ASKA posee un poder especial para extraer núcleos de enemigos bio-mecánicos, que pueden lanzarse como bombas o usarse para ejecutar devastadores ataques cuerpo a cuerpo, como el Super Pugno. Cada núcleo tiene un límite temporal para evitar abusos, lo que obliga a planificar estratégicamente su uso. El arsenal y las habilidades de ASKA se complementan con tres ramas de mejoras que amplían tanto su capacidad ofensiva como sus movimientos, permitiendo enfrentarse a enemigos blindados y superar obstáculos con creatividad. La dificultad se mantiene desafiante, con niveles bien balanceados que recompensan la precisión y la estrategia, mientras que el modo Brutal ofrece un reto extremo para los más valientes.

Visualmente, Metal Eden es impresionante. Los entornos son monumentales, con plataformas gravitacionales, paredes magnéticas, puentes suspendidos y efectos de iluminación y partículas que aportan dinamismo a cada escenario. Aunque la interacción destructiva sea limitada, la acción se siente siempre intensa y fluida, incluso en consolas de generaciones anteriores como la PlayStation 5 estándar, gracias al sólido trabajo del Unreal Engine. Sin embargo, tras los primeros momentos de adrenalina, el juego tiende a volverse un poco repetitivo.

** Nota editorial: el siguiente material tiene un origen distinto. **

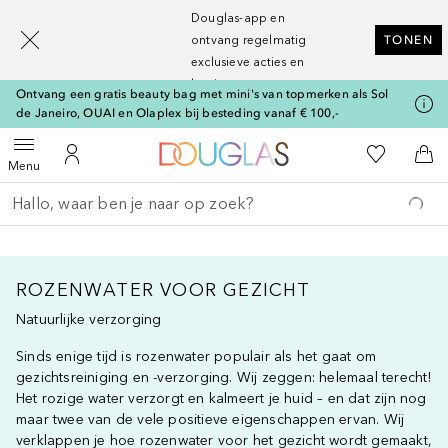
[navigation.slideout.screenreader]
Douglas-app en
ontvang regelmatig
TONEN
exclusieve acties en
kortingen
Ontvang een gratis beauty bag met mini's van topmerken als Sol
de Janeiro, OUAI en Olaplex bij besteding vanaf € 100,-
Naar Douglas Home
Naar Mijn W
Open menu
Naar Mijn Account
Naa
Menu
Ga terug
Zoekopdracht uitvoeren
ROZENWATER VOOR GEZICHT
Natuurlijke verzorging
Sinds enige tijd is rozenwater populair als het gaat om
gezichtsreiniging en -verzorging. Wij zeggen: helemaal terecht!
Het rozige water verzorgt en kalmeert je huid – en dat zijn nog
maar twee van de vele positieve eigenschappen ervan. Wij
verklappen je hoe rozenwater voor het gezicht wordt gemaakt,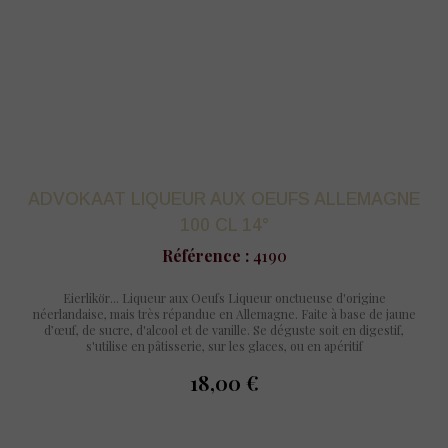
ADVOKAAT LIQUEUR AUX OEUFS ALLEMAGNE
100 CL 14°
Référence :
4190
Eierlikör... Liqueur aux Oeufs Liqueur onctueuse d'origine
néerlandaise, mais très répandue en Allemagne. Faite à base de jaune
d’œuf, de sucre, d'alcool et de vanille. Se déguste soit en digestif,
s'utilise en pâtisserie, sur les glaces, ou en apéritif
18,00 €
prix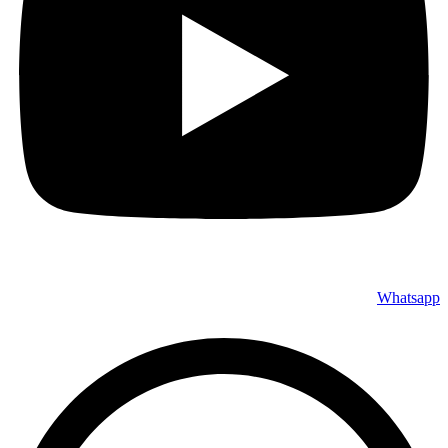
Whatsapp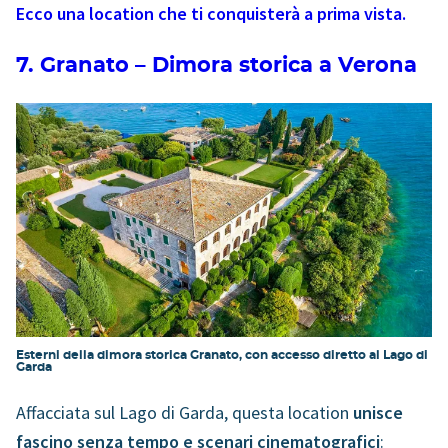
Ecco una location che ti conquisterà a prima vista.
7. Granato – Dimora storica a Verona
Esterni della dimora storica Granato, con accesso diretto al Lago di
Garda
Affacciata sul Lago di Garda, questa location
unisce
fascino senza tempo e scenari cinematografici
: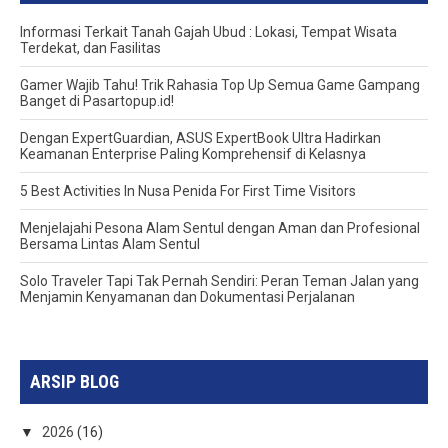
Informasi Terkait Tanah Gajah Ubud : Lokasi, Tempat Wisata
Terdekat, dan Fasilitas
Gamer Wajib Tahu! Trik Rahasia Top Up Semua Game Gampang
Banget di Pasartopup.id!
Dengan ExpertGuardian, ASUS ExpertBook Ultra Hadirkan
Keamanan Enterprise Paling Komprehensif di Kelasnya
5 Best Activities In Nusa Penida For First Time Visitors
Menjelajahi Pesona Alam Sentul dengan Aman dan Profesional
Bersama Lintas Alam Sentul
Solo Traveler Tapi Tak Pernah Sendiri: Peran Teman Jalan yang
Menjamin Kenyamanan dan Dokumentasi Perjalanan
ARSIP BLOG
▼
2026
(16)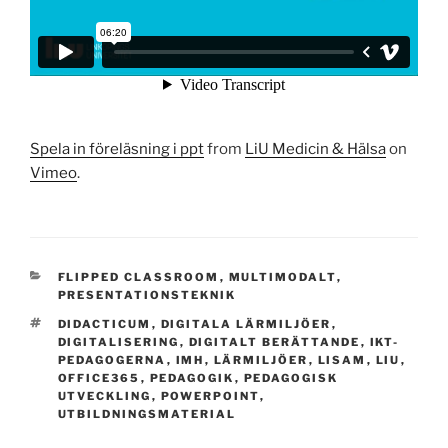
Spela in föreläsning i ppt
from
LiU Medicin & Hälsa
on
Vimeo
.
CATEGORIES
FLIPPED CLASSROOM
,
MULTIMODALT
,
PRESENTATIONSTEKNIK
TAGS
DIDACTICUM
,
DIGITALA LÄRMILJÖER
,
DIGITALISERING
,
DIGITALT BERÄTTANDE
,
IKT-
PEDAGOGERNA
,
IMH
,
LÄRMILJÖER
,
LISAM
,
LIU
,
OFFICE365
,
PEDAGOGIK
,
PEDAGOGISK
UTVECKLING
,
POWERPOINT
,
UTBILDNINGSMATERIAL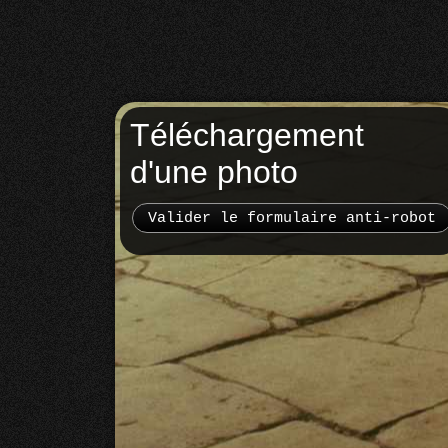
Téléchargement
d'une photo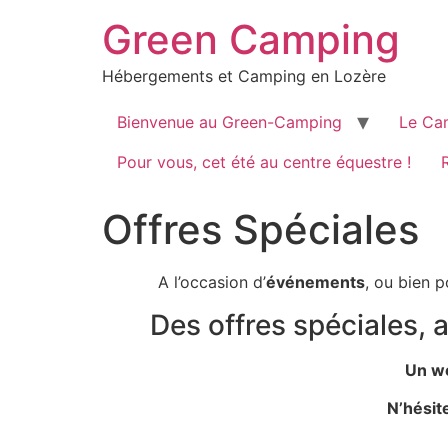
Green Camping
Hébergements et Camping en Lozère
Bienvenue au Green-Camping
Le Ca
Pour vous, cet été au centre équestre !
Offres Spéciales
A l’occasion d’
événements
, ou bien 
Des offres spéciales, a
Un we
N’hésit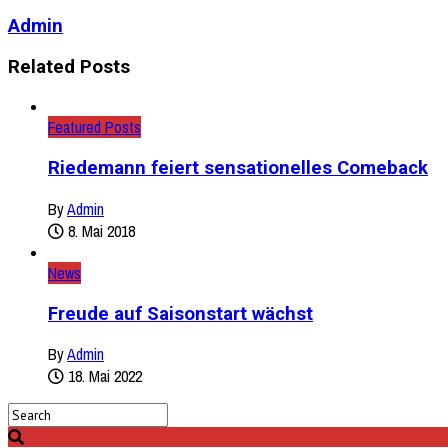
Admin
Related Posts
Featured Posts
Riedemann feiert sensationelles Comeback
By
Admin
8. Mai 2018
News
Freude auf Saisonstart wächst
By
Admin
18. Mai 2022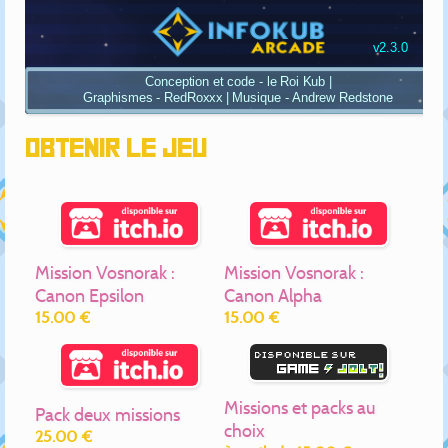
Obtenir le jeu
Mission Vosnorak :
Mission Vosnorak :
Canon Epsilon
Canon Alpha
15.00 €
15.00 €
Missions et packs au
Pack deux missions
choix
25.00 €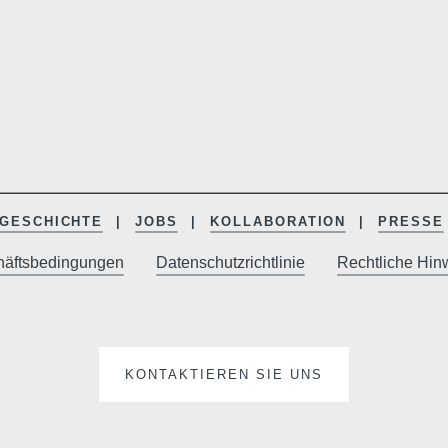
GESCHICHTE
JOBS
KOLLABORATION
PRESSE
häftsbedingungen
Datenschutzrichtlinie
Rechtliche Hin
KONTAKTIEREN SIE UNS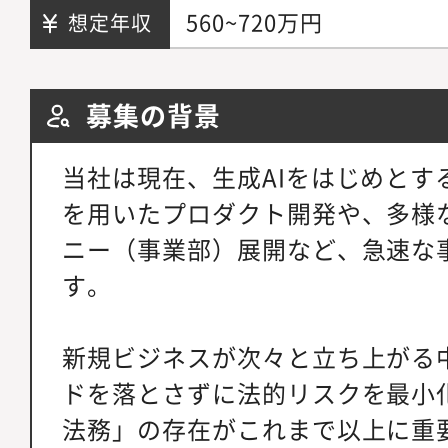
560~720万円
想定年収
募集の背景
当社は現在、生成AIをはじめとす
を用いたプロダクト開発や、多様
ニー（事業部）展開など、急速な
す。
新規ビジネスが次々と立ち上がる
ドを落とさずに法的リスクを最小
法務」の存在がこれまで以上に重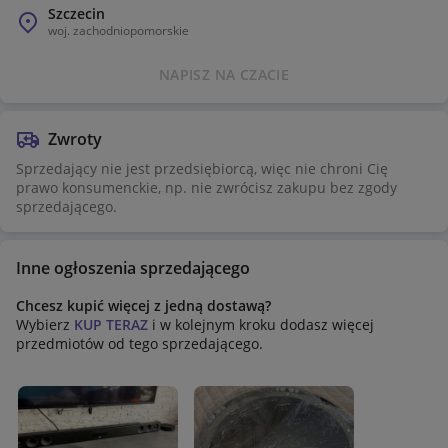
Szczecin
woj.
zachodniopomorskie
NAPISZ NA CZACIE
Zwroty
Sprzedający nie jest przedsiębiorcą, więc nie chroni Cię
prawo konsumenckie, np. nie zwrócisz zakupu bez zgody
sprzedającego.
Inne ogłoszenia sprzedającego
Chcesz kupić więcej z jedną dostawą?
Wybierz
KUP TERAZ
i w kolejnym kroku dodasz więcej
przedmiotów od tego sprzedającego.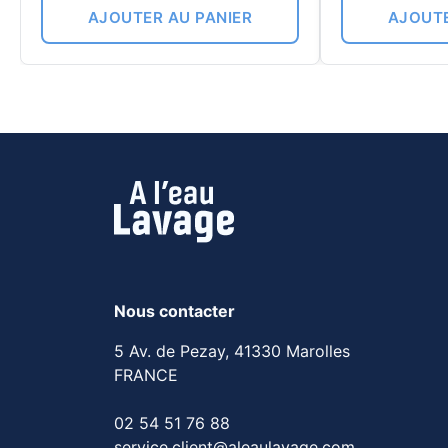
AJOUTER AU PANIER
AJOUTE
Nous contacter
5 Av. de Pezay, 41330 Marolles
FRANCE
02 54 51 76 88
service.client@aleaulavage.com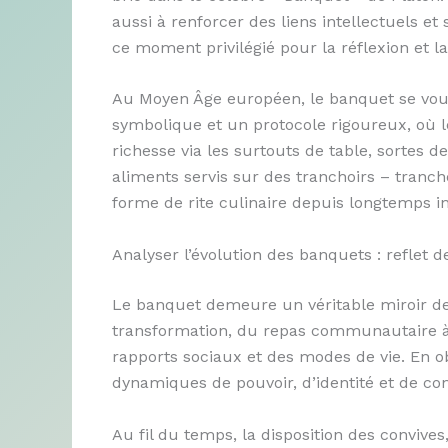
aussi à renforcer des liens intellectuels et
ce moment privilégié pour la réflexion et la
Au Moyen Âge européen, le banquet se voul
symbolique et un protocole rigoureux, où le
richesse via les surtouts de table, sortes d
aliments servis sur des tranchoirs – tranche
forme de rite culinaire depuis longtemps i
Analyser l’évolution des banquets : reflet d
Le banquet demeure un véritable miroir des
transformation, du repas communautaire à l
rapports sociaux et des modes de vie. En 
dynamiques de pouvoir, d’identité et de conv
Au fil du temps, la disposition des convives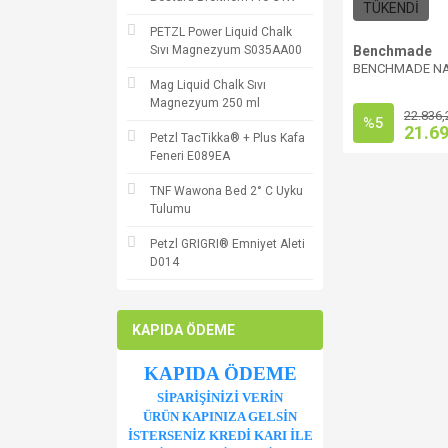
TÜKENDİ
PETZL Power Liquid Chalk
Sıvı Magnezyum S035AA00
Benchmade
BENCHMADE N
Mag Liquid Chalk Sıvı
Magnezyum 250 ml
22.836,
%5
21.6
Petzl TacTikka® + Plus Kafa
Feneri E089EA
TNF Wawona Bed 2° C Uyku
Tulumu
Petzl GRIGRI® Emniyet Aleti
D014
KAPIDA ÖDEME
KAPIDA ÖDEME
SİPARİŞİNİZİ VERİN
ÜRÜN KAPINIZA GELSİN
İSTERSENİZ KREDİ KARI İLE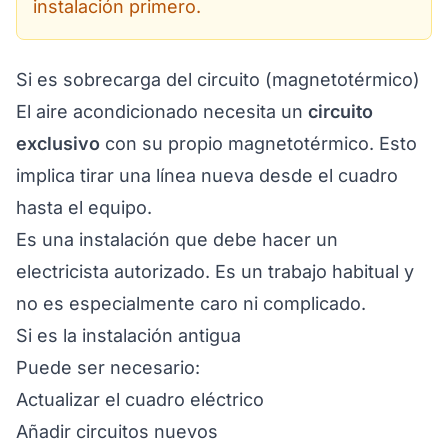
instalación primero.
Si es sobrecarga del circuito (magnetotérmico)
El aire acondicionado necesita un
circuito
exclusivo
con su propio magnetotérmico. Esto
implica tirar una línea nueva desde el cuadro
hasta el equipo.
Es una instalación que debe hacer un
electricista autorizado. Es un trabajo habitual y
no es especialmente caro ni complicado.
Si es la instalación antigua
Puede ser necesario:
Actualizar el
cuadro eléctrico
Añadir circuitos nuevos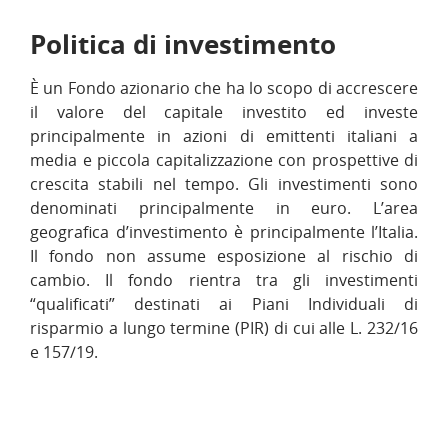
Politica di investimento
È un Fondo azionario che ha lo scopo di accrescere
il valore del capitale investito ed investe
principalmente in azioni di emittenti italiani a
media e piccola capitalizzazione con prospettive di
crescita stabili nel tempo. Gli investimenti sono
denominati principalmente in euro. L’area
geografica d’investimento è principalmente l’Italia.
Il fondo non assume esposizione al rischio di
cambio. Il fondo rientra tra gli investimenti
“qualificati” destinati ai Piani Individuali di
risparmio a lungo termine (PIR) di cui alle L. 232/16
e 157/19.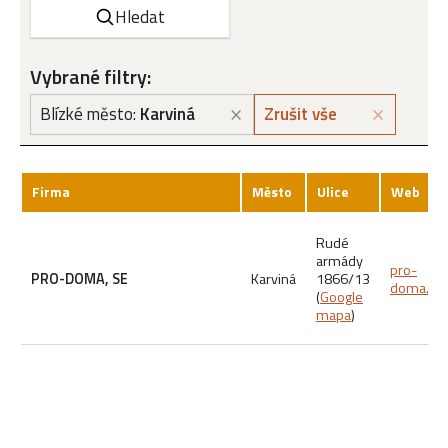
Hledat
Vybrané filtry:
⨯
⨯
Blízké město:
Karviná
Zrušit vše
Firma
Město
Ulice
Web
Rudé
armády
pro-
PRO-DOMA, SE
Karviná
1866/13
doma.cz
(
Google
mapa
)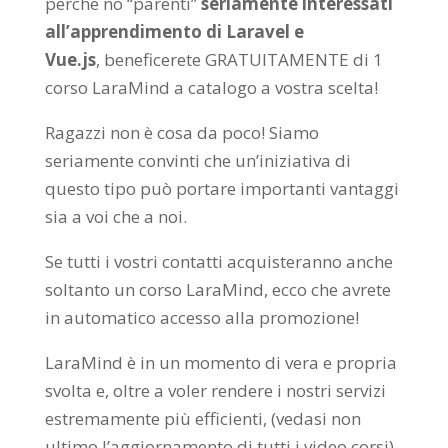
perché no “parenti”
seriamente interessati
all’apprendimento di Laravel e
Vue.js
, beneficerete GRATUITAMENTE di 1
corso LaraMind a catalogo a vostra scelta!
Ragazzi non è cosa da poco! Siamo
seriamente convinti che un’iniziativa di
questo tipo può portare importanti vantaggi
sia a voi che a noi.
Se tutti i vostri contatti acquisteranno anche
soltanto un corso LaraMind, ecco che avrete
in automatico accesso alla promozione!
LaraMind è in un momento di vera e propria
svolta e, oltre a voler rendere i nostri servizi
estremamente più efficienti, (vedasi non
ultimo l’aggiornamento di tutti i video corsi)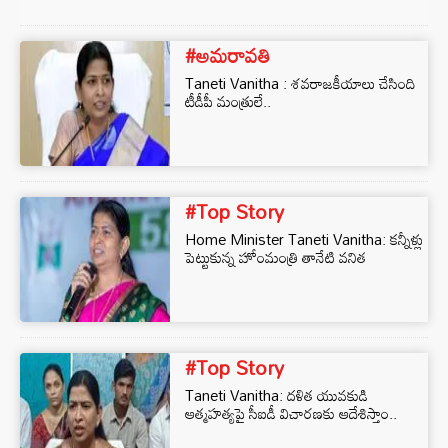
#అమరావతి
Taneti Vanitha : శవరాజకీయాలు చేసింది
టీడీపీ మంత్రులే..
#Top Story
Home Minister Taneti Vanitha: కన్నీళ్లు
పెట్టుకున్న హోంమంత్రి తానేటి వనిత
#Top Story
Taneti Vanitha: దళిత యువకుడి
ఆత్మహత్యపై సీఐడీ విచారణకు ఆదేశిస్తాం..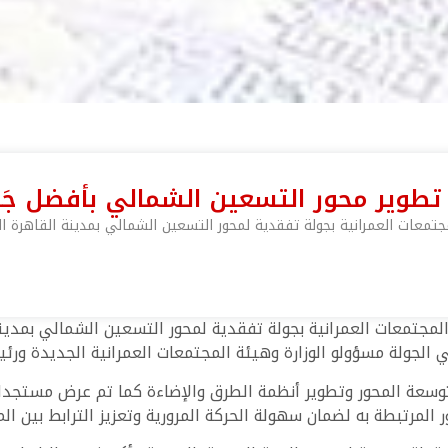
ل تطوير محور التسعين الشمالي بأفضل جَ
تمعات العمرانية بجولة تفقدية لمحور التسعين الشمالي بمدينة القاهرة ا
مجتمعات العمرانية بجولة تفقدية لمحور التسعين الشمالي بمدينة 
ي الجولة مسؤولو الوزارة وهيئة المجتمعات العمرانية الجديدة ورئي
 بتوسعة المحور وتطوير أنظمة الطرق والإضاءة كما تم عرض مستجد
مرتبطة به لضمان سهولة الحركة المرورية وتعزيز الترابط بين المح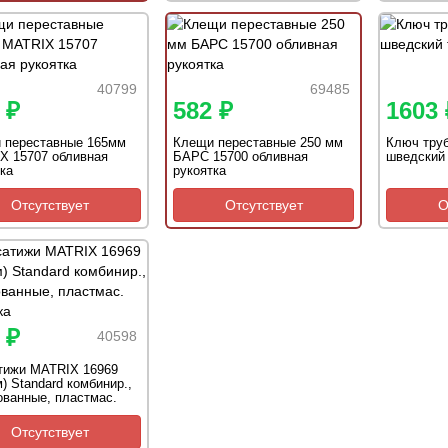
40799
69485
 ₽
582 ₽
1603 
 переставные 165мм
Клещи переставные 250 мм
Ключ тру
X 15707 обливная
БАРС 15700 обливная
шведский 
ка
рукоятка
Отсутствует
Отсутствует
О
 ₽
40598
тижи MATRIX 16969
) Standard комбинир.,
ванные, пластмас.
ка
Отсутствует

Las arenas y los enfrentamientos mantienen un ritmo alto, pero la novedad inicial se diluye ligeramente a medida que avanzamos. Aun así, esto no empaña la experiencia general: Metal Eden no reinventa el género, pero ejecuta con maestría todo lo que propone, ofreciendo un FPS futurista que mezcla velocidad, estrategia y estética cyberpunk de forma sobresaliente.
The Review
Metal Eden
Reikon Games da un paso adelante con Metal Eden: un juego que, aunque familiar en sus mecánicas, destaca por su ambientación, fluidez y diseño de combate, confirmando que el estudio polaco sabe cómo mantenernos al filo de la acción sin sacrificar estilo ni desafío.